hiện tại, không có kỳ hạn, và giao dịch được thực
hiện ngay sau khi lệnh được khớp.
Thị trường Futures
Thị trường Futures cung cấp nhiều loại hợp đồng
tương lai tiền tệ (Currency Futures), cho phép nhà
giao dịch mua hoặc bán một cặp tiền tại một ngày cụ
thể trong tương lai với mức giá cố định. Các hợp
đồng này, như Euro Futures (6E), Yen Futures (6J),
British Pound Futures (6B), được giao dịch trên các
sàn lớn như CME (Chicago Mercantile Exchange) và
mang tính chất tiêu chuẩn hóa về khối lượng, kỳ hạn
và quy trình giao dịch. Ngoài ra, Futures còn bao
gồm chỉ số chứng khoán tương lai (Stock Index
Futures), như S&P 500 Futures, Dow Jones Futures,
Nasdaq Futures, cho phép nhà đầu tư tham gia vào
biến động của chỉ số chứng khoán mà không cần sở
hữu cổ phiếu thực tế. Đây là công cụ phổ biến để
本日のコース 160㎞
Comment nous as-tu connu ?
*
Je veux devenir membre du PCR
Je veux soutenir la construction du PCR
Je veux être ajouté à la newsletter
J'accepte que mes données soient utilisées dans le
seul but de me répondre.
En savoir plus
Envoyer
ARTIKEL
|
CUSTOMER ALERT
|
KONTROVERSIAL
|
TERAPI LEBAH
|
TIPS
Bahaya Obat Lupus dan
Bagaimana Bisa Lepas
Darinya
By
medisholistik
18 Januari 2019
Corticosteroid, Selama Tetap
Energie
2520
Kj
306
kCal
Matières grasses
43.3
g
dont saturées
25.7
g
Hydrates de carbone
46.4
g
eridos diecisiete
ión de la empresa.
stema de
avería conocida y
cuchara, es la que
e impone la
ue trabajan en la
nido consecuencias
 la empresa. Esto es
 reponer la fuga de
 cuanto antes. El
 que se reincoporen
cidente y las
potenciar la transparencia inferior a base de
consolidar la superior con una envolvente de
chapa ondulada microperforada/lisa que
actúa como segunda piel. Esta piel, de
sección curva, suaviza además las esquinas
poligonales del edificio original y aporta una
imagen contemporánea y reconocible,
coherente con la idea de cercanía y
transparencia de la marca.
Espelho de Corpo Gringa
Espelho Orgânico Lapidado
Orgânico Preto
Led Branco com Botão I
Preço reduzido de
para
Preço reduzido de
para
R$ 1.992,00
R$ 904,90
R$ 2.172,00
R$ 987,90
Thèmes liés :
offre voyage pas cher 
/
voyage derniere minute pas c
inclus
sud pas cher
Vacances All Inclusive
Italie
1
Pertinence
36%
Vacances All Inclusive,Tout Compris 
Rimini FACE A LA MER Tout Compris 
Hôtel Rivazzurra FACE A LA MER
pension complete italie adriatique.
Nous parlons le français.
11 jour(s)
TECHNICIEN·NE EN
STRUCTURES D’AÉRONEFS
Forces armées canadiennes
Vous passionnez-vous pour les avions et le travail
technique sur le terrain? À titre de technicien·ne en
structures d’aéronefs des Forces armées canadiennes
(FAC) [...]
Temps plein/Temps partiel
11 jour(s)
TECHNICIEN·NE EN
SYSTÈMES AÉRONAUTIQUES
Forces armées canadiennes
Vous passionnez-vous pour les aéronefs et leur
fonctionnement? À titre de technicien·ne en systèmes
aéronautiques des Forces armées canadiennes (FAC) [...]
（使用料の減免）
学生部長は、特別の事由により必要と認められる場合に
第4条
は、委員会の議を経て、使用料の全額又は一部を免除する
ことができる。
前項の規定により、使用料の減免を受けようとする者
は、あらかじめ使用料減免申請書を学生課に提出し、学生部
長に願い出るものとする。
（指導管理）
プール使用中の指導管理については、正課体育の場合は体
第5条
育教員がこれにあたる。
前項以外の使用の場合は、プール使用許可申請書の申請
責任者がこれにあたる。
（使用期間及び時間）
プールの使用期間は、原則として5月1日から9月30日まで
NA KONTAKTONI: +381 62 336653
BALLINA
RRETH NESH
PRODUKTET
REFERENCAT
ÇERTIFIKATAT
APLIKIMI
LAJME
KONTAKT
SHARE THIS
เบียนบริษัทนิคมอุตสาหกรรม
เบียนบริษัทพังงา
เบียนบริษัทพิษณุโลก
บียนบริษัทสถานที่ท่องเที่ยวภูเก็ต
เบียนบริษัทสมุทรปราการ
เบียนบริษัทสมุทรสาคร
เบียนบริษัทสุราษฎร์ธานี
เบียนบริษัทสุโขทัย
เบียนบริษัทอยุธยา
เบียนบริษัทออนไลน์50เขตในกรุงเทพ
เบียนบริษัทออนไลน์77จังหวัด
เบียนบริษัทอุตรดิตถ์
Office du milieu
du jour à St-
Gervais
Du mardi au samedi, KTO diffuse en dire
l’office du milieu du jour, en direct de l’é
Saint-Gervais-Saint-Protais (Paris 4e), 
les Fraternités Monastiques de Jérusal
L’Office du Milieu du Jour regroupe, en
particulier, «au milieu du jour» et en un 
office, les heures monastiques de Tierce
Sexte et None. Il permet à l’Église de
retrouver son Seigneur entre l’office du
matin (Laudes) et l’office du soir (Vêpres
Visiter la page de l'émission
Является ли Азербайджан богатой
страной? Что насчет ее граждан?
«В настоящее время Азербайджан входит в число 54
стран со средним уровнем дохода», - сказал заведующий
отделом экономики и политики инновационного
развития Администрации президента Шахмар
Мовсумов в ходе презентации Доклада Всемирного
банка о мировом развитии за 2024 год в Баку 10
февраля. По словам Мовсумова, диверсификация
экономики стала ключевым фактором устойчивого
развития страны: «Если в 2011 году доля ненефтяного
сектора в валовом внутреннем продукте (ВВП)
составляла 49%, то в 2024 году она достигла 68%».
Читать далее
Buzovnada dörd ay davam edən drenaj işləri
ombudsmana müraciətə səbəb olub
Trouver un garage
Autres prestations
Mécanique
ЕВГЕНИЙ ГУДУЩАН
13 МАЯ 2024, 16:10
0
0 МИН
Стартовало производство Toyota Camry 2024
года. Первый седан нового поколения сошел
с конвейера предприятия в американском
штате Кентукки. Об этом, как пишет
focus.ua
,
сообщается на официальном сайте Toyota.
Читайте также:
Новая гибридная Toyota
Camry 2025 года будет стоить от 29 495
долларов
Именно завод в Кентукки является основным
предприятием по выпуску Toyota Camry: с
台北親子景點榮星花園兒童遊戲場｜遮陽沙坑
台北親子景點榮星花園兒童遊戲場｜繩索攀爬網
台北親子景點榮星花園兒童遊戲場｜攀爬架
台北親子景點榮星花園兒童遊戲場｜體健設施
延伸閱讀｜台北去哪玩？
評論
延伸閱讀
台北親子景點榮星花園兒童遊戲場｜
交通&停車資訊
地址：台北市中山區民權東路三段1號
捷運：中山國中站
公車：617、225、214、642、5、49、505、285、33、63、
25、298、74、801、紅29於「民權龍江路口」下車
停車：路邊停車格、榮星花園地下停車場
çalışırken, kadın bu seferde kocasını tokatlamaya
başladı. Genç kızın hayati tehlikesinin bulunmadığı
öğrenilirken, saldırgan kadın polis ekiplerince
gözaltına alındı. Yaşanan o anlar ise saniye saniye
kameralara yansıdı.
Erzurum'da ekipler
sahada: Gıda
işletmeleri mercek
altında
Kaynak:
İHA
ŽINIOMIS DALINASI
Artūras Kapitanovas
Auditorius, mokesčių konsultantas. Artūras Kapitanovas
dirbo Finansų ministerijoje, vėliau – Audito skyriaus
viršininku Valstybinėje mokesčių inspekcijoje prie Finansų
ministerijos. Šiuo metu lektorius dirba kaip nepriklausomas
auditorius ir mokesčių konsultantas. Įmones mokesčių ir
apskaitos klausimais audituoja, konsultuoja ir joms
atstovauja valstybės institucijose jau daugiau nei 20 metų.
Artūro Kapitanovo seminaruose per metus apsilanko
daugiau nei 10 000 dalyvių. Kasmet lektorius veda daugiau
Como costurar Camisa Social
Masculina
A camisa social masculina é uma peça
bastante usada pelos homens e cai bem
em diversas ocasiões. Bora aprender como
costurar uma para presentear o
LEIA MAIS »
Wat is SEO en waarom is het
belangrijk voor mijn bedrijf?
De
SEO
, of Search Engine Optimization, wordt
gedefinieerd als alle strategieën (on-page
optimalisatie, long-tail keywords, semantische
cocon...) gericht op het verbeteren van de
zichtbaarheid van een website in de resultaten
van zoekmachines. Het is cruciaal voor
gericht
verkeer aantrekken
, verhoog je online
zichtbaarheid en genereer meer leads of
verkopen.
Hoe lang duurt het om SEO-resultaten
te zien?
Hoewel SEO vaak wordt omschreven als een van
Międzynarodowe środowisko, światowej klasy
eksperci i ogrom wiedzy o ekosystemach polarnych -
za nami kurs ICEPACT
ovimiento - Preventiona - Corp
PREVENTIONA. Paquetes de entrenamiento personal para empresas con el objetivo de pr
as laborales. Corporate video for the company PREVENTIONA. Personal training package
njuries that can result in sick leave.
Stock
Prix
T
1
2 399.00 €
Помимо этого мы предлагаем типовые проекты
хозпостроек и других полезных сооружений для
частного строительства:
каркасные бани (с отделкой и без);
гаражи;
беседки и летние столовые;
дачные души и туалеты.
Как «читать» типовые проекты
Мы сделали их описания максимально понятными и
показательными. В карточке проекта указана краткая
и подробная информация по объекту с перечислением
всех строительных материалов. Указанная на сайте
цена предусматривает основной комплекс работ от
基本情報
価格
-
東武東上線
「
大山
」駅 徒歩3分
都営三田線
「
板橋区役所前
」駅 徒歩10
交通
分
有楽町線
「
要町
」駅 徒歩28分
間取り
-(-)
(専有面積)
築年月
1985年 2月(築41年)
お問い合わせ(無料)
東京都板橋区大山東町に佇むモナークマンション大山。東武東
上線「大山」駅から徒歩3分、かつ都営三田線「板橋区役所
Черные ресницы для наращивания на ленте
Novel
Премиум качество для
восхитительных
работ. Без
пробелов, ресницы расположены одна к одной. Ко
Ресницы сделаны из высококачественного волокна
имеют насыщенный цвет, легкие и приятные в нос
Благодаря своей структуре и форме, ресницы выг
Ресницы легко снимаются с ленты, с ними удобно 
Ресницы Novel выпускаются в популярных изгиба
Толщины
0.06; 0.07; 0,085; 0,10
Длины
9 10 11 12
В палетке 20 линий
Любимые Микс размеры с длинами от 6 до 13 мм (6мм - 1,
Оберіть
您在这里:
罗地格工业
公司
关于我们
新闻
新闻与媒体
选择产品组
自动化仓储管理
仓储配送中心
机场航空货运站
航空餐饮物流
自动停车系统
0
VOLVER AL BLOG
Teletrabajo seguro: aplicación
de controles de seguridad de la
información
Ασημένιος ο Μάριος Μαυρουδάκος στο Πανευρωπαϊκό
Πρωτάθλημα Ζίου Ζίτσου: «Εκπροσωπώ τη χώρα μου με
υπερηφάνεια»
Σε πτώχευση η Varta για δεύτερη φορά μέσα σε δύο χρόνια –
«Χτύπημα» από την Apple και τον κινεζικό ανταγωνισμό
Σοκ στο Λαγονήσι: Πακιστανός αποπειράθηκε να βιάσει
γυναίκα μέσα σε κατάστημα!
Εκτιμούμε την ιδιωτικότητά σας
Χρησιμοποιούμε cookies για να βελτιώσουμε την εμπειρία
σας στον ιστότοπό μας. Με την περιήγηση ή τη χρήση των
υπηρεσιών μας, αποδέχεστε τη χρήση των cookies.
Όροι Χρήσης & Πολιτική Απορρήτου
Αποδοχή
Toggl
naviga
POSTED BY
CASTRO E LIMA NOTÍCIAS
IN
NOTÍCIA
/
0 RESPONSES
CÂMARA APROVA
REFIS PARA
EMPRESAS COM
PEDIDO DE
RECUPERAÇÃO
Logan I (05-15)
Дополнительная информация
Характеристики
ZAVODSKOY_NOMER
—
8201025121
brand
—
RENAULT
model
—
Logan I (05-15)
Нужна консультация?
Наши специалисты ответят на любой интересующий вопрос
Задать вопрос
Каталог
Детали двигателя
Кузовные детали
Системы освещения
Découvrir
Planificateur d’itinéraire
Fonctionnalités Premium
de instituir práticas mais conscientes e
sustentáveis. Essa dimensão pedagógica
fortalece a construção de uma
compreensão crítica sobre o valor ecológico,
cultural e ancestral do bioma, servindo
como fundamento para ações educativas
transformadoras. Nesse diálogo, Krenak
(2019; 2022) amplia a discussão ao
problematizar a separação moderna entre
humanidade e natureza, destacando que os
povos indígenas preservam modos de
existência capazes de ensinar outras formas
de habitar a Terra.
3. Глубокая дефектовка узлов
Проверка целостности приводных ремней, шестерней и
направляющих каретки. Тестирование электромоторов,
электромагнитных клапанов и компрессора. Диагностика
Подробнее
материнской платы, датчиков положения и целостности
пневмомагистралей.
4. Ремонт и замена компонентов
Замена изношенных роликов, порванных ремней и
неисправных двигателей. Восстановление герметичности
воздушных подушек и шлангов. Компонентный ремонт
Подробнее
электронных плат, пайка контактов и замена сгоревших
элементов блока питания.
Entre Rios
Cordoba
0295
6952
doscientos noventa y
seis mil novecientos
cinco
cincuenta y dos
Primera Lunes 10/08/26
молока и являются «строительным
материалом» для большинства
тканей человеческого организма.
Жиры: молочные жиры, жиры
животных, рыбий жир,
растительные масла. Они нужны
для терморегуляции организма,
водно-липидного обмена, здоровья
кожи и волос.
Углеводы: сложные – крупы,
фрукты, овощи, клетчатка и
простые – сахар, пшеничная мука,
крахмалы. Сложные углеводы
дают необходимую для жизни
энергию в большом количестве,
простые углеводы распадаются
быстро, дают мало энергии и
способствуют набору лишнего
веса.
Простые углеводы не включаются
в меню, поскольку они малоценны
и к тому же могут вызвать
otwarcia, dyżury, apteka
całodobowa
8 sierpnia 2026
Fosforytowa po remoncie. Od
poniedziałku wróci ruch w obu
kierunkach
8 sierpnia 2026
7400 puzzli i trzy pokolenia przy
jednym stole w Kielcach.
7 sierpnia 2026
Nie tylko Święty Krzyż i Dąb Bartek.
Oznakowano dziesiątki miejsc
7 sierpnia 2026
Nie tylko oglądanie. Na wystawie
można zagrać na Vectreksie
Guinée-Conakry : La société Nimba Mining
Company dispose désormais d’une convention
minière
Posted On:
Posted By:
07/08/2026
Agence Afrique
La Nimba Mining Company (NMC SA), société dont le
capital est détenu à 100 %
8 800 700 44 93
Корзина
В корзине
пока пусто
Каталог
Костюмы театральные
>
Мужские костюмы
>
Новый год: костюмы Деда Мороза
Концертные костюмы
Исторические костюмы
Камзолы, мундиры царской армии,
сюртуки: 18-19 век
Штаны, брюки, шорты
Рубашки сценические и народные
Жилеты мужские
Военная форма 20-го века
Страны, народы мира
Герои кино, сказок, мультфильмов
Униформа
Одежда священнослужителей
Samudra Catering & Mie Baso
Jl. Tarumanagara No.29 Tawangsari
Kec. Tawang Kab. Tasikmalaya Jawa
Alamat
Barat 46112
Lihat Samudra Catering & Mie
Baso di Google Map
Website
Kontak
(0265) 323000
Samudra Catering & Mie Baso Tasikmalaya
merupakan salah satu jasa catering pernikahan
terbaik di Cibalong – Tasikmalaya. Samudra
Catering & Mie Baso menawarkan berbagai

====

→ PROBLEM TO WORK ON:
Copy exactly the line containing "capital est détenu à 100 %" and each line after it through the end of the records above.

→ ANSWER:
capital est détenu à 100 %
8 800 700 44 93
Корзина
В корзине
пока пусто
Каталог
Костюмы театральные
>
Мужские костюмы
>
Новый год: костюмы Деда Мороза
Концертные костюмы
Исторические костюмы
Камзолы, мундиры царской армии,
сюртуки: 18-19 век
Штаны, брюки, шорты
Рубашки сценические и народные
Жилеты мужские
Военная форма 20-го века
Страны, народы мира
Герои кино, сказок, мультфильмов
Униформа
Одежда священнослужителей
Samudra Catering & Mie Baso
Jl. Tarumanagara No.29 Tawangsari
Kec. Tawang Kab. Tasikmalaya Jawa
Alamat
Barat 46112
Lihat Samudra Catering & Mie
Baso di Google Map
Website
Kontak
(0265) 323000
Samudra Catering & Mie Baso Tasikmalaya
merupakan salah satu jasa catering pernikahan
terbaik di Cibalong – Tasikmalaya. Samudra
Catering & Mie Baso menawarkan berbagai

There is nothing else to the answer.